- Also known as: B.O.G.
- Born: Armando Antonio Toledo Rosas 27 December 1997 (age 28) Nezahualcóyotl, State of Mexico, Mexico
- Genres: Reggaeton;
- Occupations: Rapper; singer; songwriter; musician;
- Instrument: Vocals

= El Bogueto =

Mexican rapper (born 1997)

Armando Antonio Toledo Rosas (born 27 December 1997), known professionally as El Bogueto, is a Mexican reggaeton rapper, singer and songwriter. He has positioned himself as one of the most popular reggaeton artists in Mexico.

== Early life ==
Armando Antonio Toledo Rosas was born on 27 December 1997 in Nezahualcóyotl.

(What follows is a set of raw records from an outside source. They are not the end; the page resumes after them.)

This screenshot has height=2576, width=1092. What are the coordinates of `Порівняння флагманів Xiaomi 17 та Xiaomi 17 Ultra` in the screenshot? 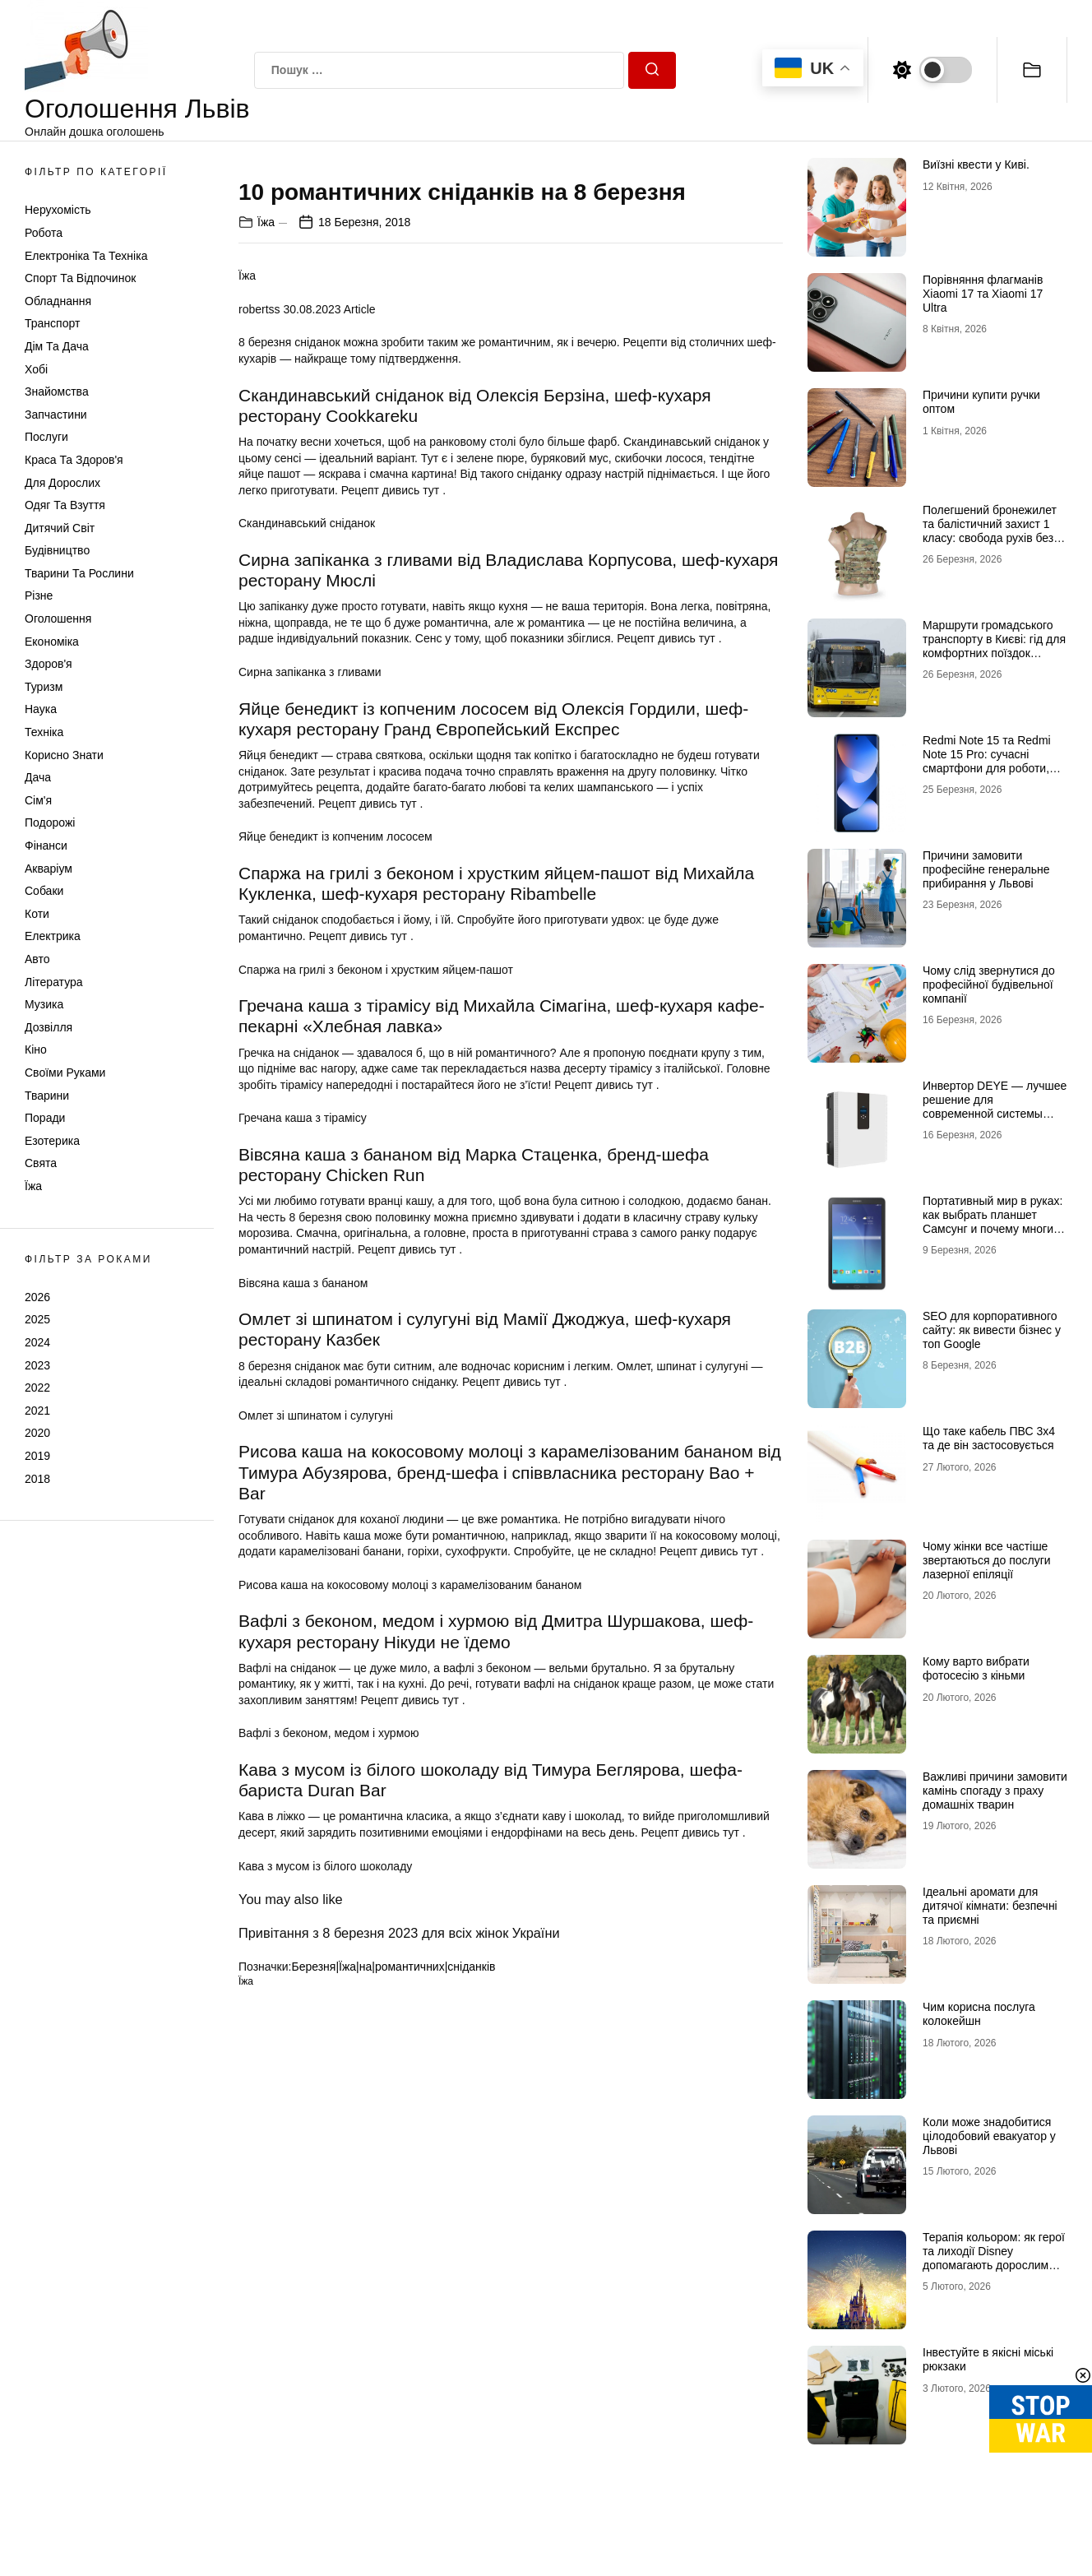 It's located at (983, 293).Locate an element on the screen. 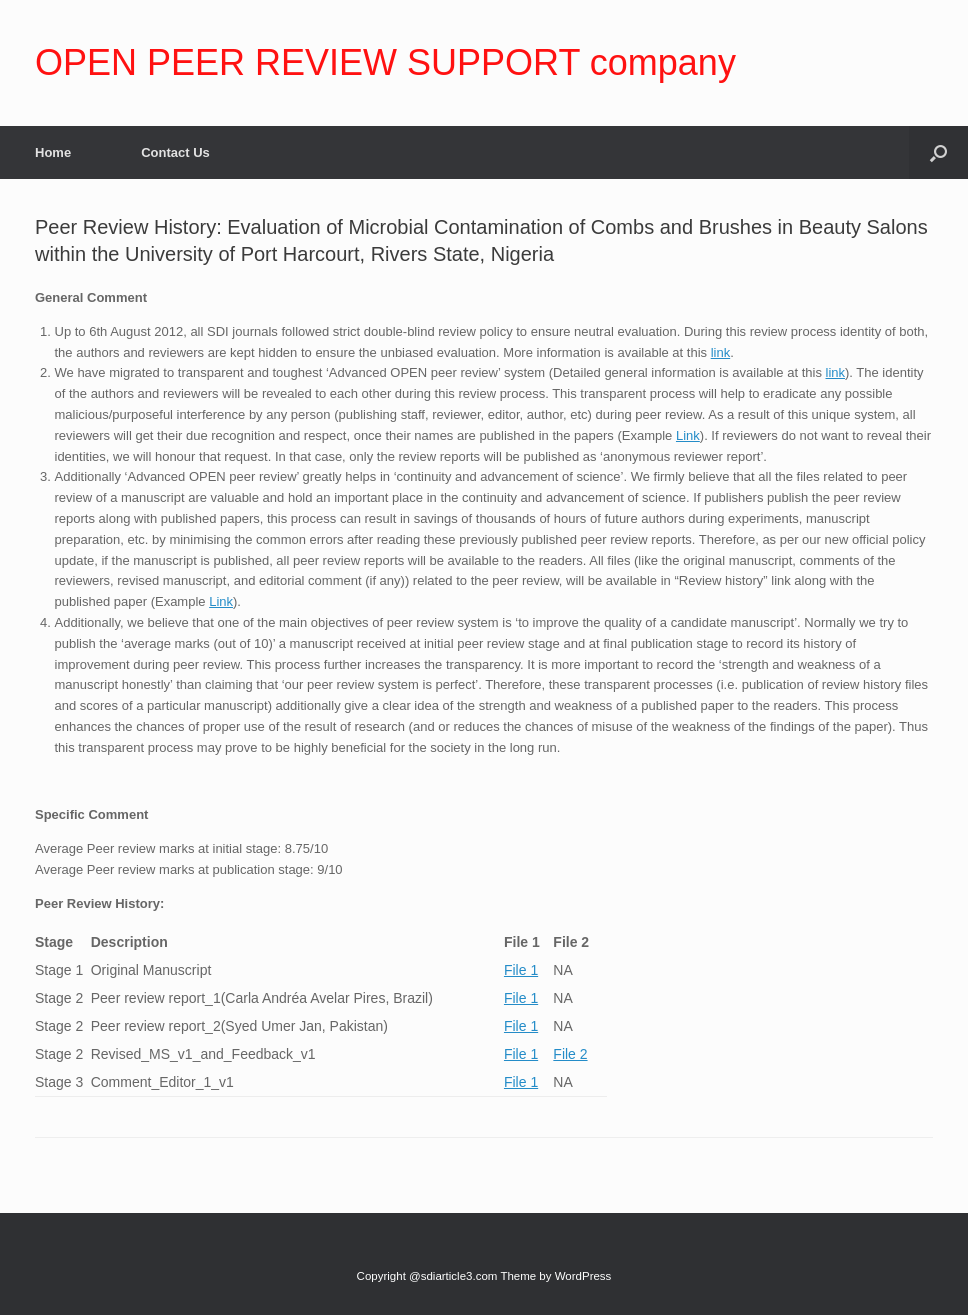  Contact Us is located at coordinates (175, 152).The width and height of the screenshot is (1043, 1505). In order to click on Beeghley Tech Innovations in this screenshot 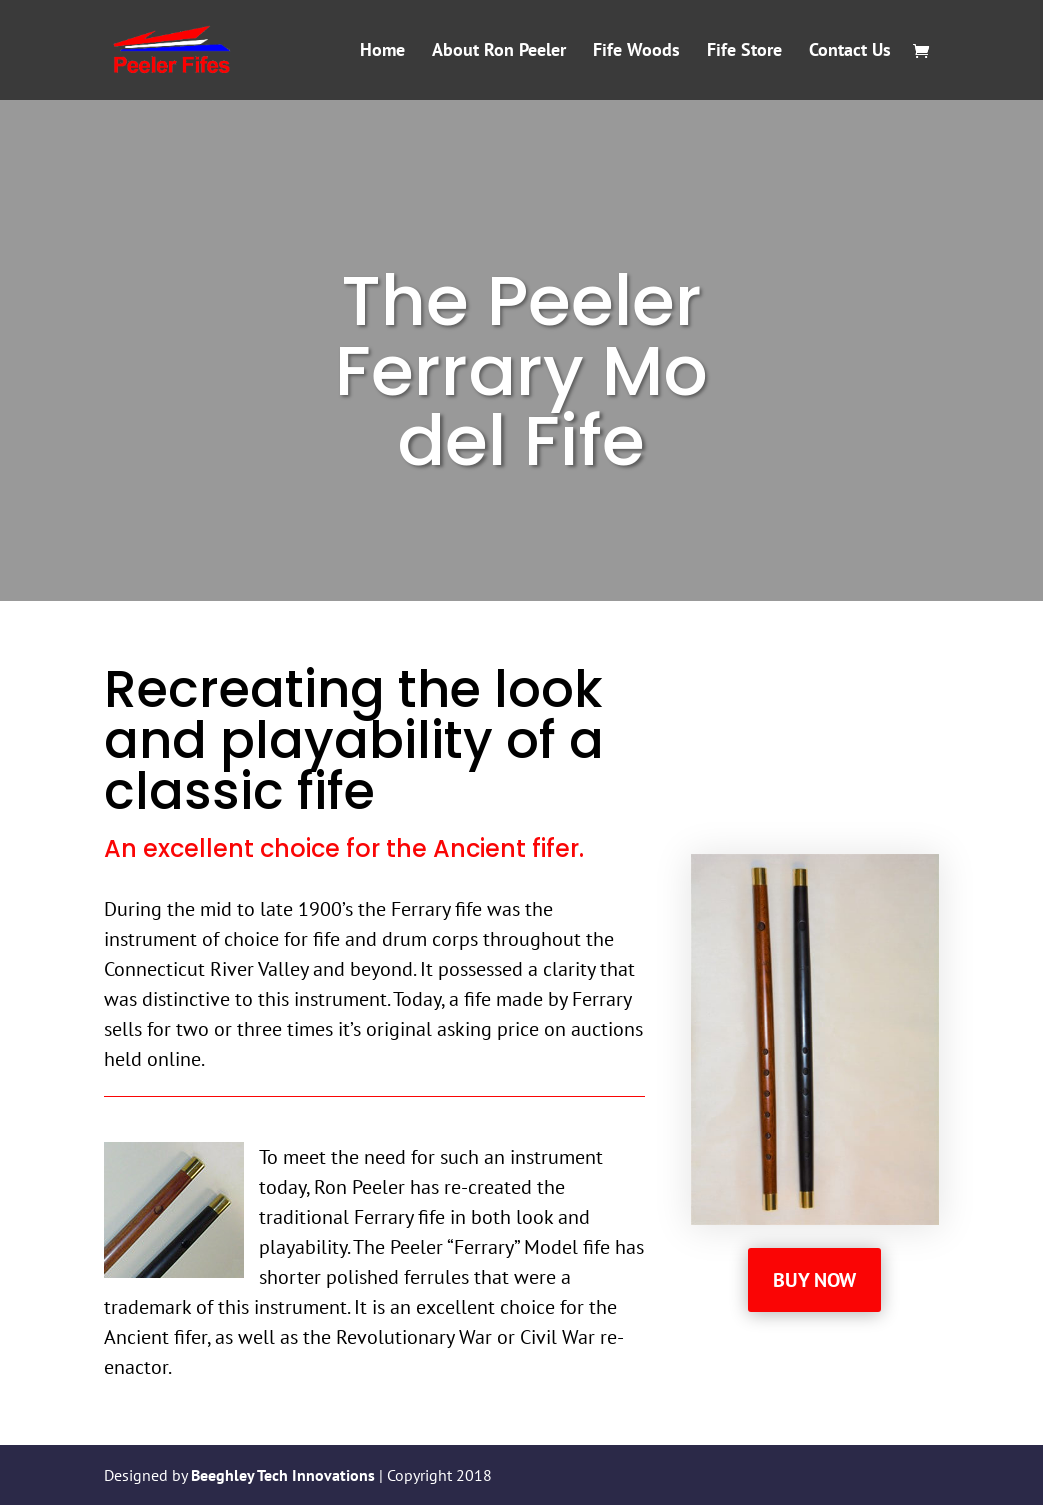, I will do `click(285, 1475)`.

Prior to his musical debut, El Bogueto explored various academic options, including degrees in law, investigative police, and business administration, before finally giving up and choosing to dedicate himself to music.

==Career==
During the COVID-19 pandemic, Candela Music, Uzielito Mix's record label, adopted El Bogueto, and for three years he attempted to produce R&B, trap, and commercial reggaeton, but it didn't work out. At the time, he went by the name B.O.G. (pronounced in English), but decided to change it because people had trouble pronouncing it. El Bogueto has collaborated with artists such as Big Metra, Mujer Luna Bella, Dani Flow, El Malilla, Yeri Mua, and Bellakath and has performed on national stages such as the Coca-Cola Flow Fest in 2023 and 2024 and the MEXCLA Spotify also in 2024. Furthermore, in December 2024, along with Uzielito Mix, he participated in the halftime show of the semifinal between Cruz Azul and Club América.

==Artistry==
===Musical style===
El Bogueto's musical style is called Mexican reggaeton, in which, according to Eme Malafe, he described it as "born from the neighborhoods, places where it authentically emerges. This music is more than a genre; It is a representation of their environment and the experiences they live, something with which the public can deeply identify".

===Influences===
El Bogueto was influenced by Almighty, Héctor & Tito, Daddy Yankee, Tego Calderón, Don Omar, Nicky Jam and Plan B in his career.